Iraq's Air Force Being Rebuilt From the Ground Up

Iraq's Air Force Being Rebuilt From the Ground Up Fri Aug 19, 2:22 PM ET

ALI BASE, Iraq (AFP) -     Iraq's new air force is being rebuilt from the ground up at this sprawling desert base outside Nasiriyah, once Saddam Hussein's center of air operations against Iran during the 1980-1988 war.
 
Now the site, 375 kilometers (235 miles) southeast of Baghdad, is home to Air Force Squadron 23 and its three C-130 Hercules transport planes.

The US-donated planes are the backbone of Iraq's new air force, which also includes a dozen light reconissance planes and another dozen helicopters spread across the country. Officials are vague on numbers for security reasons.
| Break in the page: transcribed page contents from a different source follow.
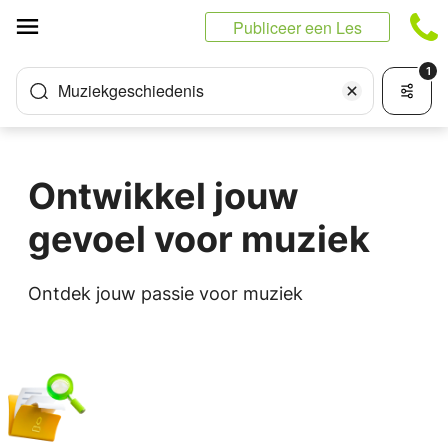
Cookies beheer paneel
Publiceer een Les
1
Muziekgeschiedenis
Ontwikkel jouw
gevoel voor muziek
Ontdek jouw passie voor muziek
Currently, 109 Iraqi students -- all air force veterans with years of experience -- are learning how to maintain and fly the Hercules fleet. The youngest trainee is 30. Others appear twice that age.
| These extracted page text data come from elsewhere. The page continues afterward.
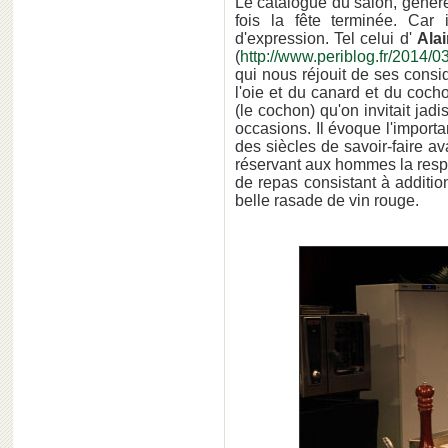
Le catalogue du salon, génér
fois la fête terminée. Car
d'expression. Tel celui d'
Ala
(
http://www.periblog.fr/2014/0
qui nous réjouit de ses consid
l'oie et du canard et du coch
(le cochon) qu'on invitait jad
occasions. Il évoque l'impor
des siècles de savoir-faire av
réservant aux hommes la resp
de repas consistant à additi
belle rasade de vin rouge.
Gone are the days of Saddam's air armada of 500 warplanes, which included Russian Mig 21 and Mig 25 fighters, Sukhoi fighter-bombers and French Mirage interceptors.
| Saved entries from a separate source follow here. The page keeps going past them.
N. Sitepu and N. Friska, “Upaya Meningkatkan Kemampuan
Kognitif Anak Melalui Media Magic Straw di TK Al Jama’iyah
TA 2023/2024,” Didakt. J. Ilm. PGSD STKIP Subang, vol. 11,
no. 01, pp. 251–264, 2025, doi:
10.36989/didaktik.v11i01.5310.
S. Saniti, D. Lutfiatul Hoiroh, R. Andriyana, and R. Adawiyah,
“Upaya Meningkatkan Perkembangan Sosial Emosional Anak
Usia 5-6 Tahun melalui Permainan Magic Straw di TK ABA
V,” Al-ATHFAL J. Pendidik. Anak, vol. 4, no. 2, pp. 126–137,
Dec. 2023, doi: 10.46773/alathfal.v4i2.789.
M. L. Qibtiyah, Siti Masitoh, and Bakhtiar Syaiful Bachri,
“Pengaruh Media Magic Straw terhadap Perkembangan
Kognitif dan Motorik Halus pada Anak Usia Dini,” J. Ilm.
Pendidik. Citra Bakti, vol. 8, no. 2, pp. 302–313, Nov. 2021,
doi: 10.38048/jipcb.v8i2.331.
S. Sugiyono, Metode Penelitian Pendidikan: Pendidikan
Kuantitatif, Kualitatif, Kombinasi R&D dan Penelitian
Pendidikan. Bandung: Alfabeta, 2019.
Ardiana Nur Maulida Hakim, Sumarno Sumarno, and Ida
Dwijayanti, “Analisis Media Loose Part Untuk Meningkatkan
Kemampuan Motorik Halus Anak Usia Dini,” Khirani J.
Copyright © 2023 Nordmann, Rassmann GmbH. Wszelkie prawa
Somewhat bizarrely, most of Saddam's planes were flown to Iran during the 1991 Gulf War to prevent them from being destroyed in US bombing raids.

Unsurprisingly those aircraft were not returned by the time Iraq's next conflict rolled around and any valuable surviving planes were buried in the desert.

Just days after the US-led invasion began in March 2003 "we removed the engines and the wings of six Mig 25s and buried them in the desert," said an Iraqi air force veteran, now a captain in the new force.

"It was crazy, but nobody dared contradict Saddam. He thought the war would last just a few months."

Facing death threats and attacks on their families by anti-government insurgents, the Iraqi officers and airmen agreed to speak only on condition of anonymity.

With no aircraft left, the main asset available as the foundation of a new post-Saddam air force was the expertise of these veterans.

In January 2005, the three Hercules arrived and US and British officials began offering training and advice to help rebuild the new air force.

The first class of Hercules operators took lessons in Jordan in late 2004 before starting courses at Ali base in January. They are expected to complete their training in January 2006.

A second group also went to Jordan and are expected to finish in May or June 2006.

"Everyone here loves his country and would be happy to see his country stand proudly again," said one Iraqi warrant officer, a gray-haired veteran with 18 years' experience.

The C-130 has a crew of five -- a pilot, co-pilot, flight engineer, navigator and a loadmaster.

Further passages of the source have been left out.